According to the Centers for Disease Control and Prevention, more than 1.7 million TBIs occur annually. These injuries can affect emotions, cognitive ability, sensory processing and communication skills. More than 40 percent of victims hospitalized for TBI report disabilities a year later. Research indicates that TBI enhances the risk of stroke, which is a leading cause of death in the U.S.
Deadly TBI consequences
A research study involving over 23,000 TBI patients and 69,000 other patients found that, during the three months after a severe TBI, the risk of stroke increased tenfold.
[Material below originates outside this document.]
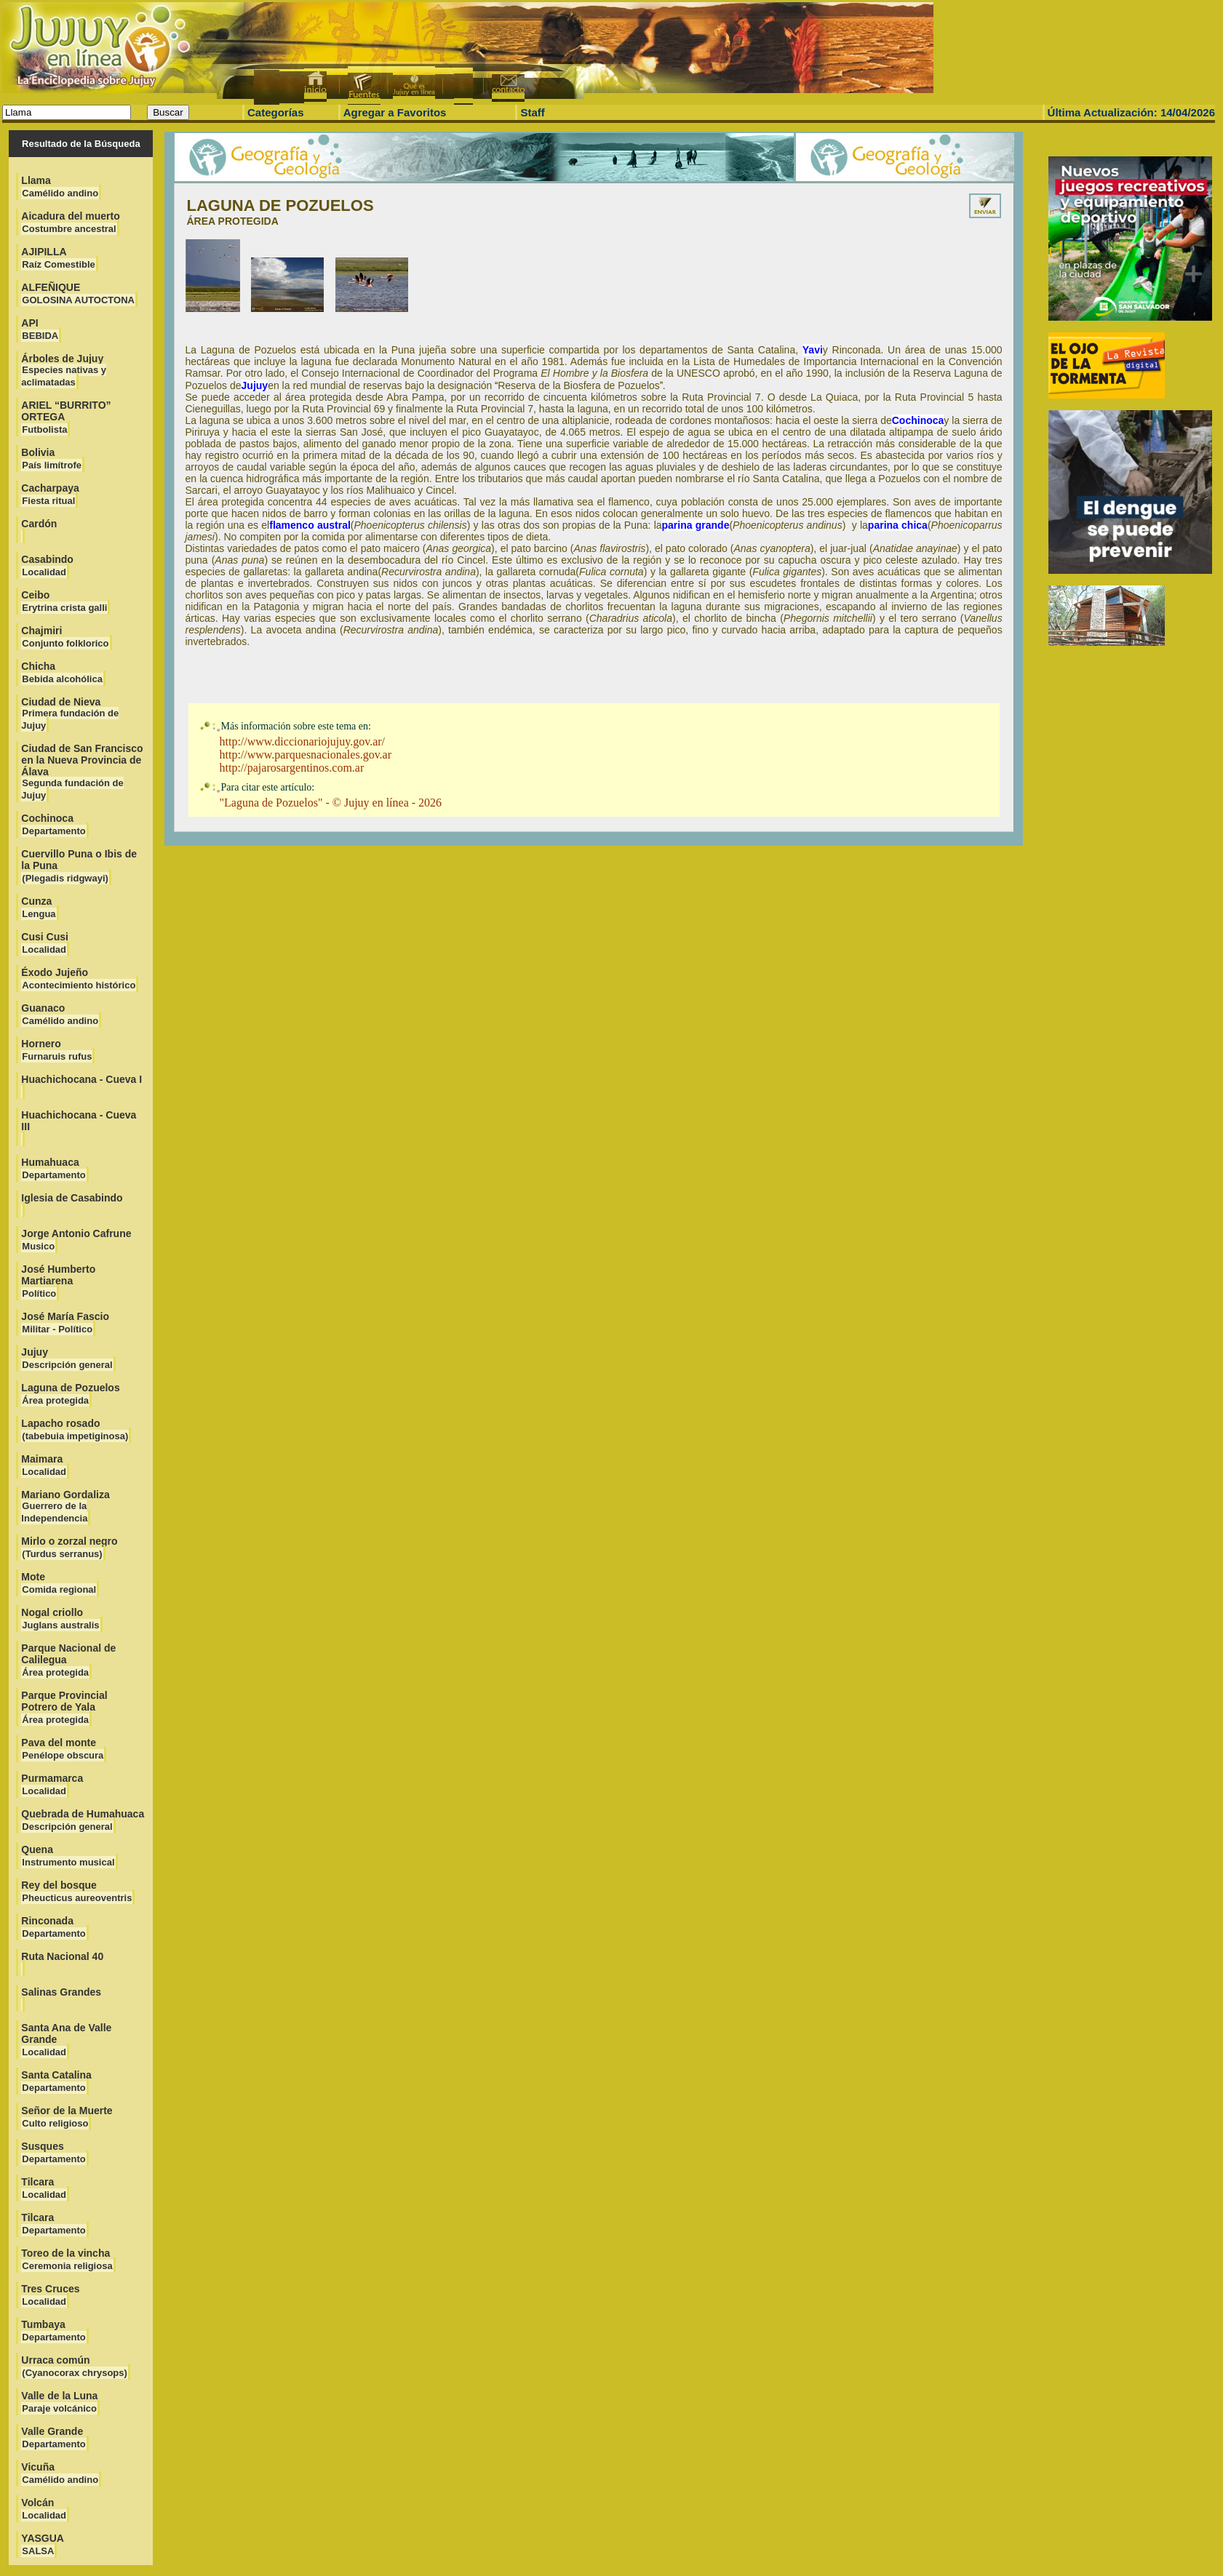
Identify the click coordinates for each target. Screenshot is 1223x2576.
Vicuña (60, 2473)
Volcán (44, 2509)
Patients with skull bone fractures were 20 times more likely to experience a stroke than patients without a TBI. The risk decreased over time, but even after five years, TBI victims had twice the likelihood of experiencing a stroke.
The CDC reports that every year, roughly 800,000 people suffer from strokes. For victims who survive, disability is a significant risk; even minor strokes may cause loss of sensation and difficulty with speech or mobility. Considering these dangers, it is crucial that TBI victims receive adequate compensation for the initial injury and the health risks that it introduces.
Recourse for victims
In a personal injury lawsuit, victims may seek economic and non-economic damages. Economic damages cover quantifiable costs such as medical expenses, lost wages and future expenses. Non-economic damages cover “pain and suffering” such as stress and mental anguish resulting from the injury. Expert medical and legal advice can help a victim ensure that the damages sought will provide for present and future expenses. Under Illinois law, the statute of limitations for a personal injury lawsuit is two years. If a claim is made against a city or county, the suit must be filed within one year. The full effects of a TBI may not manifest during this time period. However, the physician testifying as an expert witness for the victim can establish the severity of the injury and the victim’s risk of continued complications.
A personal injury settlement may not fully restore a TBI victim’s previous quality of life or relieve the burdens that come with the injury. Still, obtaining appropriate compensation is essential for TBI victims, since medical complications and expenses related to the injury may persist throughout the victim’s life.